◆ Prompt ◆
If a line in the data below holds the word "metabo", copy it.

◆ Exercise input ◆
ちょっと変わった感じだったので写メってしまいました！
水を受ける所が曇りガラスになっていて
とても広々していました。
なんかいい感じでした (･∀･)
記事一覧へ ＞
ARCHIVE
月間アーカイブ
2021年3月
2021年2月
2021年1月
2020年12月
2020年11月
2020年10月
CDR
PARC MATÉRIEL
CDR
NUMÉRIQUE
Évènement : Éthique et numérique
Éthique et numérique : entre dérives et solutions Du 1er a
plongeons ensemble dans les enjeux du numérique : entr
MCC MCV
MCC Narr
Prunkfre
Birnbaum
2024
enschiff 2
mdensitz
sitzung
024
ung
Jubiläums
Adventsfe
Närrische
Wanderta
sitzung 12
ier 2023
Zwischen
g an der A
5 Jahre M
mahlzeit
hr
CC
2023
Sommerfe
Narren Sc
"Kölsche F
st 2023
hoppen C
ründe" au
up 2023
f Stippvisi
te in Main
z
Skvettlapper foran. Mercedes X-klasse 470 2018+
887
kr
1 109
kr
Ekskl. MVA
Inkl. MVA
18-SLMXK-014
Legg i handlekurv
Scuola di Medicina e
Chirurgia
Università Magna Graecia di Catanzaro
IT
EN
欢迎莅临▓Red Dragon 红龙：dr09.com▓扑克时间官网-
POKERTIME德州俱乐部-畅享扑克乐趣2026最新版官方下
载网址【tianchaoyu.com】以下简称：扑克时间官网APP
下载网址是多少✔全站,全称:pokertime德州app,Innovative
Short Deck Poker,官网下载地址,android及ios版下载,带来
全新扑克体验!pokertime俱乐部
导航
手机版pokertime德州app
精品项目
--
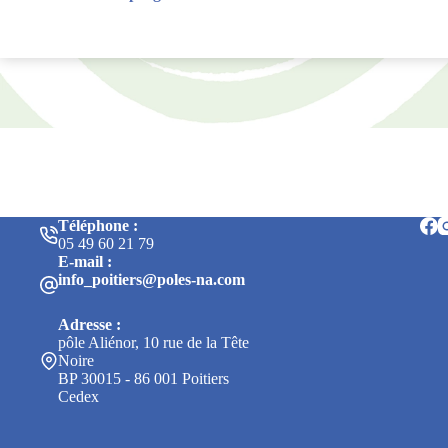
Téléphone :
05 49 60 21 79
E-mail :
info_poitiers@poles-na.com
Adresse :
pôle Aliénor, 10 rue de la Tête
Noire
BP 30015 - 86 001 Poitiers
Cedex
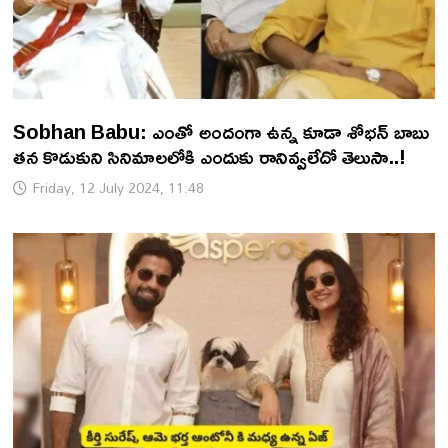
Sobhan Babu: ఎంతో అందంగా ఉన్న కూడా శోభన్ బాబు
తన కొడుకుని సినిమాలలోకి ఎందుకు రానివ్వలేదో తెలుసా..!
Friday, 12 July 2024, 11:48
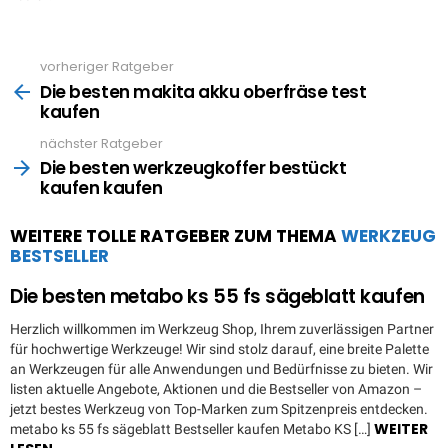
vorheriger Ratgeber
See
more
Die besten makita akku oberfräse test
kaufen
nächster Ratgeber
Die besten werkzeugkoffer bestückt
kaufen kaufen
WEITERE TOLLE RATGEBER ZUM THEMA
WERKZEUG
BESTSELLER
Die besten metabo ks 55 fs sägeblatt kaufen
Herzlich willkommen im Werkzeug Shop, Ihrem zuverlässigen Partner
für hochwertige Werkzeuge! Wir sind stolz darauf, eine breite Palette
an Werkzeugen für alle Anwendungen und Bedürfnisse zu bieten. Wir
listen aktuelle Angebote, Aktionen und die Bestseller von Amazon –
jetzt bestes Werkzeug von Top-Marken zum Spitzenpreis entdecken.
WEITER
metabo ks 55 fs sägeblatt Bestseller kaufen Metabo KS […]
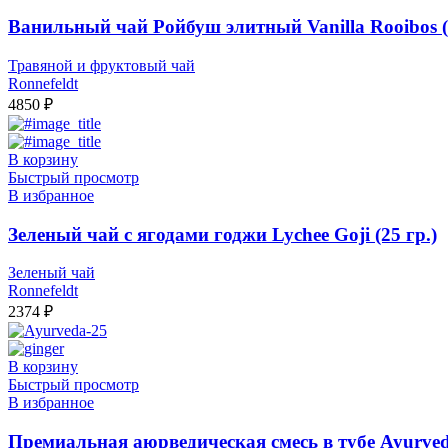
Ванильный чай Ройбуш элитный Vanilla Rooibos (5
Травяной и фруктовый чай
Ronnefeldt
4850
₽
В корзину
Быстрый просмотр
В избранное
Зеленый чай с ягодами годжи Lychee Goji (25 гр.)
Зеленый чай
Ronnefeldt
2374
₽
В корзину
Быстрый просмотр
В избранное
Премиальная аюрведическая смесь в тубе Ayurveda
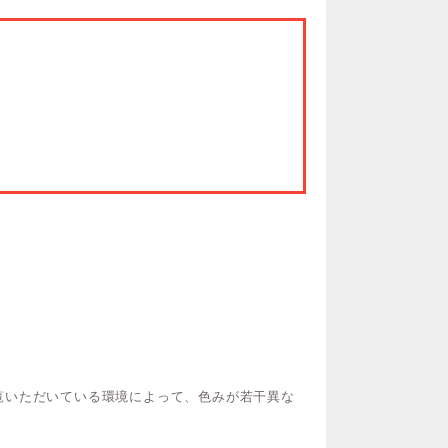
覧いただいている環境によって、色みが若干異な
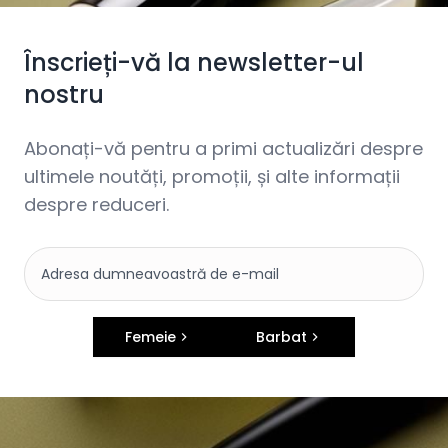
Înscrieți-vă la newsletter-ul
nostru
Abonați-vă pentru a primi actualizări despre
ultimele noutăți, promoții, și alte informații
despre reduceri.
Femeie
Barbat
---
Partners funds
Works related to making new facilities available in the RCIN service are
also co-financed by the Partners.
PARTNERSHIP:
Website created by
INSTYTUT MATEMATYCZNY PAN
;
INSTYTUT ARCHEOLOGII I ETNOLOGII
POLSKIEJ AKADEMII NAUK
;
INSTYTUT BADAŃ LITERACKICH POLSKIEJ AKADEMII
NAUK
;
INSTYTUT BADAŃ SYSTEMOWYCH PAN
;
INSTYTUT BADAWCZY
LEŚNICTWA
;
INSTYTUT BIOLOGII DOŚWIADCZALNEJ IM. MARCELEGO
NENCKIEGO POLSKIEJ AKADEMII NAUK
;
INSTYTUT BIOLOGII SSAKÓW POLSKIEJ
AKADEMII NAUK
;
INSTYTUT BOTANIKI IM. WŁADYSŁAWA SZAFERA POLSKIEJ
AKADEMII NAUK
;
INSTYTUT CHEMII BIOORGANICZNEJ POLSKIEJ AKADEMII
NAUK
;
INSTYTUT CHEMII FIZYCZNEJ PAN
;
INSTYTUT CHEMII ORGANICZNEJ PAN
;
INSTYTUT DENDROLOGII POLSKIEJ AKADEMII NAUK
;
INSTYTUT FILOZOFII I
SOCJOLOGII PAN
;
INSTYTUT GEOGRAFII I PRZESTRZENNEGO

◆ Result below ◆
Die besten metabo ks 55 fs sägeblatt kaufen
metabo ks 55 fs sägeblatt Bestseller kaufen Metabo KS […]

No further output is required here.